The platoons came out of the woods as dawn was getting gray. The light was strong when they advanced into the open wheat, now all starred with dewy poppies, red as blood. To the east the sun appeared, immensely red and round, a handbreadth above the horizon; a German shell burst black across the face of it, just to the left of the line. Men turned their heads to see, and many there looked no more upon the sun forever. “Boys, it’s a fine, clear mornin’! Guess we get chow after we get done molestin’ these here Heinies, hey?”—One old non-com—was it Jerry Finnegan of the 49th?—had out a can of salmon, hoarded somehow against hard times. He haggled it open with his bayonet, and went forward so, eating chunks of goldfish from the point of that wicked knife. “Finnegan”—his platoon commander, a young gentleman inclined to peevishness before he’d had his morning coffee, was annoyed—“when you are quite through with your refreshments, you can—damn well fix that bayonet and get on with the war!” “Aye, aye, sir!” Finnegan was an old Haitian soldier, and had a breezy manner with very young lieutenants—“Th’ lootenant want some?”—Two hours later Sergeant Jerry Finnegan lay dead across a Maxim gun with his bayonet in the body of the gunner....

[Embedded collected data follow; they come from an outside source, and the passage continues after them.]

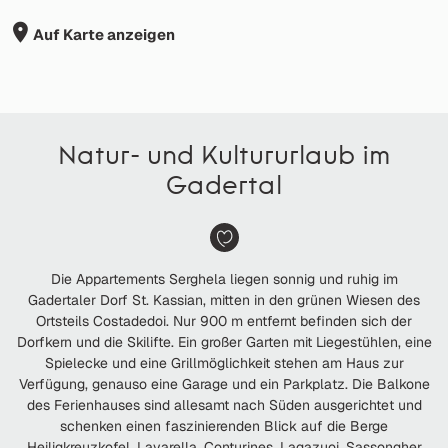
Auf Karte anzeigen
Natur- und Kultururlaub im
Gadertal
Die Appartements Serghela liegen sonnig und ruhig im
Gadertaler Dorf St. Kassian, mitten in den grünen Wiesen des
Ortsteils Costadedoi. Nur 900 m entfernt befinden sich der
Dorfkern und die Skilifte. Ein großer Garten mit Liegestühlen, eine
Spielecke und eine Grillmöglichkeit stehen am Haus zur
Verfügung, genauso eine Garage und ein Parkplatz. Die Balkone
des Ferienhauses sind allesamt nach Süden ausgerichtet und
schenken einen faszinierenden Blick auf die Berge
Heiligkreuzkofel, Lavarella, Conturines, Lagazuoi, Sassongher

It was a beautiful deployment, lines all dressed and guiding true. Such matters were of deep concern to this outfit. The day was without a cloud, promising heat later, but now it was pleasant in the wheat, and the woods around looked blue and cool. Pretty country, those rolling wheat-lands northwest of Château-Thierry, with copses of trees and little tidy forests where French sportsmen maintained hunting-lodges and game-preserves. Since the first Marne there had been no war here. The files found it very different from the mangled red terrain around Verdun, and much nicer to look at. “Those poppies, now. Right pretty, ain’t they?”—a tall corporal picked one and stuck it in his helmet buckle, where it blazed against his leathery cheek. There was some shelling—not much, for few of the German guns had caught up, the French had lost all theirs, and the American artillery was still arriving.
Platoon column in support, Champagne, 1918.
Drawn by Captain Thomason from notes made in front of Blanc Mont.
Across this wheat-field there were more woods, and in the edge of these woods the old Boche, lots of him, infantry and machine-guns. Surely he had seen the platoons forming a few hundred yards away—it is possible that he did not believe his eyes. He let them come close before he opened fire. The American fighting man has his failings. He is prone to many regrettable errors. But the sagacious enemy will never let him get close enough to see whom he is attacking. When he has seen the enemy, the American regular will come on in. To stop him you must kill him. And when he is properly trained and has somebody to say “Come on!” to him, he will stand as much killing as anybody on earth.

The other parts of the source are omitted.